As a country, we spend an insane amount of money on coffee. According to a Workonomix survey by Accounting Principals, the average working American spends $20 per week on coffee they don’t make themselves, coming out to an average of $1,040 per year on bought cups of coffee. With all the delicious flavors you can get at your local Starbucks, this isn’t a surprise, but there is another, cheaper way to get your flavored coffee fix. Let’s assume that a decent bag of beans costs about $8 and lasts one average coffee drinker about 2 weeks, give or take. That means you’re spending $208 a year on coffee. What will you do with an extra $832 in your pocket?
Drinking flavored coffee at home doesn’t mean buying flavored beans, it means buying coffee beans and adding the flavor yourself, at will, in your own kitchen. Not only will you save money by being creative and self-reliant, you’ll also be able to flavor each cup of coffee differently. It’s particularly good for decaf drinkers, as they tend to be a little shafted in the flavored coffee department. Here are 5 ways to get you started.
Check your spice cabinet. Throwing some ground spices into your coffee grounds as you’re brewing is a super simple way to add flavor. Add about ⅛ teaspoon of your chosen spice or spice mix to ground coffee and brew as normal. This is a simple, natural, and usually calorie-free way to add an extra kick to your coffee. As we learn from the Van Houtte Coffee Roasters, this is an ancient practice from many parts of the world. In Ethiopia, ginger is a common flavorant. In Mexico, many cups are flavored with cinnamon.

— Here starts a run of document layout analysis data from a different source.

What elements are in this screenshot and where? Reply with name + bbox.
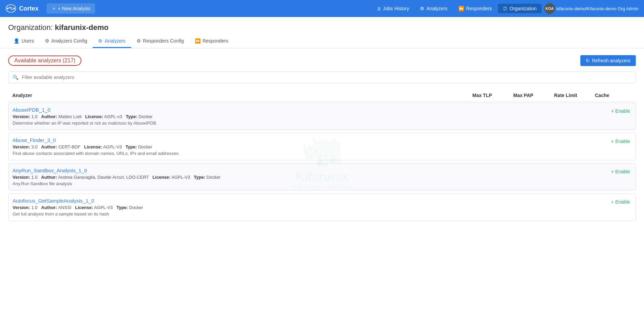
tab-users[interactable]: 👤 Users xyxy=(8,35,40,48)
analyzer-name[interactable]: AbuseIPDB_1_0 xyxy=(13,107,611,113)
analyzer-name[interactable]: Autofocus_GetSampleAnalysis_1_0 xyxy=(13,198,611,204)
organization-nav-icon: 🗋 xyxy=(503,6,507,11)
organization-nav-label: Organization xyxy=(509,6,536,11)
user-info: kifarunix-demo/Kifarunix-demo Org Admin xyxy=(556,6,639,11)
analyzer-description: Any.Run Sandbox file analysis xyxy=(13,181,611,186)
org-name: kifarunix-demo xyxy=(55,23,109,32)
cortex-logo-icon xyxy=(5,3,16,14)
section-header: Available analyzers (217) ↻ Refresh anal… xyxy=(8,55,636,66)
header-rate-limit: Rate Limit xyxy=(554,93,595,98)
analyzer-actions: + Enable xyxy=(611,198,630,217)
tab-responders-config[interactable]: ⚙ Responders Config xyxy=(131,35,189,48)
analyzer-description: Find abuse contacts associated with doma… xyxy=(13,151,611,156)
users-tab-icon: 👤 xyxy=(14,38,19,44)
user-initials: KOA xyxy=(545,6,553,11)
table-header: Analyzer Max TLP Max PAP Rate Limit Cach… xyxy=(8,90,636,101)
tab-bar: 👤 Users ⚙ Analyzers Config ⚙ Analyzers ⚙… xyxy=(0,35,644,48)
tab-responders[interactable]: ⏩ Responders xyxy=(189,35,234,48)
page-header: Organization: kifarunix-demo xyxy=(0,17,644,32)
analyzer-meta: Version: 3.0 Author: CERT-BDF License: A… xyxy=(13,144,611,149)
jobs-history-label: Jobs History xyxy=(383,6,409,11)
analyzer-row: Abuse_Finder_3_0 Version: 3.0 Author: CE… xyxy=(8,133,636,160)
analyzer-list: AbuseIPDB_1_0 Version: 1.0 Author: Matte… xyxy=(8,102,636,221)
refresh-analyzers-button[interactable]: ↻ Refresh analyzers xyxy=(580,55,636,66)
responders-nav-icon: ⏩ xyxy=(458,6,464,11)
header-max-pap: Max PAP xyxy=(513,93,554,98)
tab-analyzers[interactable]: ⚙ Analyzers xyxy=(93,35,131,48)
analyzer-info: AbuseIPDB_1_0 Version: 1.0 Author: Matte… xyxy=(13,107,611,126)
jobs-history-icon: ⧖ xyxy=(377,6,381,12)
analyzer-meta: Version: 1.0 Author: Matteo Lodi License… xyxy=(13,114,611,119)
analyzers-config-tab-icon: ⚙ xyxy=(45,38,49,44)
enable-button[interactable]: + Enable xyxy=(611,168,630,174)
brand-name: Cortex xyxy=(19,5,38,12)
analyzers-tab-label: Analyzers xyxy=(105,38,125,44)
search-container: 🔍 xyxy=(8,71,636,83)
main-content: Available analyzers (217) ↻ Refresh anal… xyxy=(0,48,644,230)
analyzers-nav-icon: ⚙ xyxy=(420,6,424,11)
header-cache: Cache xyxy=(595,93,636,98)
analyzer-row: AbuseIPDB_1_0 Version: 1.0 Author: Matte… xyxy=(8,102,636,130)
analyzer-name[interactable]: AnyRun_Sandbox_Analysis_1_0 xyxy=(13,168,611,173)
analyzers-nav-label: Analyzers xyxy=(426,6,447,11)
user-avatar[interactable]: KOA xyxy=(544,3,555,14)
responders-config-tab-label: Responders Config xyxy=(143,38,184,44)
header-analyzer: Analyzer xyxy=(12,93,472,98)
analyzers-tab-icon: ⚙ xyxy=(98,38,103,44)
analyzer-meta: Version: 1.0 Author: ANSSI License: AGPL… xyxy=(13,205,611,210)
analyzer-actions: + Enable xyxy=(611,137,630,156)
users-tab-label: Users xyxy=(21,38,34,44)
analyzer-description: Determine whether an IP was reported or … xyxy=(13,121,611,126)
analyzer-actions: + Enable xyxy=(611,107,630,126)
refresh-icon: ↻ xyxy=(586,58,590,63)
svg-point-2 xyxy=(13,8,15,10)
analyzer-row: Autofocus_GetSampleAnalysis_1_0 Version:… xyxy=(8,193,636,221)
analyzer-info: Autofocus_GetSampleAnalysis_1_0 Version:… xyxy=(13,198,611,217)
responders-tab-label: Responders xyxy=(203,38,229,44)
page-title-prefix: Organization: xyxy=(8,23,55,32)
responders-nav-label: Responders xyxy=(466,6,492,11)
analyzer-meta: Version: 1.0 Author: Andrea Garavaglia, … xyxy=(13,175,611,180)
analyzer-row: AnyRun_Sandbox_Analysis_1_0 Version: 1.0… xyxy=(8,163,636,191)
responders-link[interactable]: ⏩ Responders xyxy=(454,4,497,13)
new-analysis-button[interactable]: ＋ + New Analysis xyxy=(47,3,95,14)
plus-icon: ＋ xyxy=(51,5,56,12)
search-icon: 🔍 xyxy=(13,75,18,80)
enable-button[interactable]: + Enable xyxy=(611,198,630,205)
header-max-tlp: Max TLP xyxy=(472,93,513,98)
analyzer-actions: + Enable xyxy=(611,168,630,186)
enable-button[interactable]: + Enable xyxy=(611,137,630,144)
enable-button[interactable]: + Enable xyxy=(611,107,630,114)
available-analyzers-badge: Available analyzers (217) xyxy=(8,55,81,66)
analyzer-info: Abuse_Finder_3_0 Version: 3.0 Author: CE… xyxy=(13,137,611,156)
navbar-right: ⧖ Jobs History ⚙ Analyzers ⏩ Responders … xyxy=(373,3,639,14)
refresh-label: Refresh analyzers xyxy=(592,58,630,63)
tab-analyzers-config[interactable]: ⚙ Analyzers Config xyxy=(40,35,93,48)
navbar: Cortex ＋ + New Analysis ⧖ Jobs History ⚙… xyxy=(0,0,644,17)
responders-tab-icon: ⏩ xyxy=(195,38,201,44)
page-container: Organization: kifarunix-demo 👤 Users ⚙ A… xyxy=(0,17,644,319)
new-analysis-label: + New Analysis xyxy=(58,6,90,11)
analyzers-link[interactable]: ⚙ Analyzers xyxy=(415,4,452,13)
analyzer-description: Get full analysis from a sample based on… xyxy=(13,211,611,217)
analyzer-info: AnyRun_Sandbox_Analysis_1_0 Version: 1.0… xyxy=(13,168,611,186)
brand-logo[interactable]: Cortex xyxy=(5,3,38,14)
organization-link[interactable]: 🗋 Organization xyxy=(498,4,541,13)
analyzers-config-tab-label: Analyzers Config xyxy=(51,38,88,44)
svg-point-1 xyxy=(7,8,9,10)
search-input[interactable] xyxy=(22,75,631,80)
jobs-history-link[interactable]: ⧖ Jobs History xyxy=(373,4,414,14)
analyzer-name[interactable]: Abuse_Finder_3_0 xyxy=(13,137,611,143)
responders-config-tab-icon: ⚙ xyxy=(137,38,141,44)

In the Middle East, it’s common to brew with cardamom.
Some recommended spices to try are cinnamon, apple pie spice, pumpkin pie spice, nutmeg, clove (a little can go a long way here), cardamom, black pepper, and ginger.
Depending on how strong you like your flavoring, you can add extracts to the grounds before you brew for a lighter flavor or right into your cup after you brew for a wallop of flavor. At the store, you’ll be faced with two options: pure extract and imitation extract. In the case of flavoring your coffee, you may find that you like one more than the other and should experiment to find your favorite. However, since the flavor is so prominent, we suggest using pure extracts whenever possible. The Serious Eats taste test team found that in applications such as this, pure extracts had a better intensity and complexity.
There’s a whole world of extracts to try in your coffee: vanilla, nut extracts, peppermint, coconut, raspberry, cinnamon, maple, orange, and chocolate. You could try mixing and matching, too, pairing chocolate and hazelnut for a Nutella theme, orange and vanilla for a creamsicle twist, or butter and rum extracts for a buttered rum coffee. Add these drop by drop, as they can make a big impact in very small increments.
3. Homemade Syrups
If you like your coffee a little on the sweeter side, flavored simple syrups hit 2 birds with one shot, getting both flavor and gritless, all natural sweetener. The beauty of syrups is that they’re useful in many contexts, which we’ve written about before. You can flavor your coffee and your cocktails, use syrups in marinades and ice cream bases, or brush your cakes with them for added flavor and moisture. For a versatile syrup to add to coffee in the morning and cocktails in the evening, combine equal parts water and sugar. For a slightly thinner syrup, try 1 part sugar to 2 parts water. Simmer with flavorants like orange peel or spices for 20 minutes and then let cool thoroughly.
For something just as simple but with a different twist, make this caramel coffee syrup from The Kitchn.
4. Homemade Coffee Creamer
Store-bought creamers are often loaded with preservatives and high fructose corn syrup and other funny tasting chemicals, so why not make your own? It’s even cheaper to do it yourself than it is to buy, and it’s dead simple. With an equal mixture of sweetened, condensed milk and whole milk mixed with a couple drops of extracts, you can create your own favorite flavors. SheKnows has some starter recipes like peppermint mocha and toasted almond, but you could also do chocolate raspberry or, with chocolate, caramel, and coconut, your own version of the Girl Scout cookie classic.
5. PSL: Pumpkin Spice Latte
Even though it’s only around for a couple months out of the year, a PSL habit can wreck your wallet and your diet. By making it at home, you can save money and control how much sugar you drink in each cup. Added bonus: a Starbuck’s PSL has no pumpkin in it, but a homemade PSL like this one from The Kitchn does. This has the benefit of extra nutrition, with that canned pumpkin you still have hanging around the dark corners of your cabinet offering plenty of vitamin A. If you don’t have pumpkin pie spice on hand, combine 1 tablespoon of cinnamon with 2 teaspoons ground ginger and ½ teaspoon each ground allspice, cloves, mace, and nutmeg.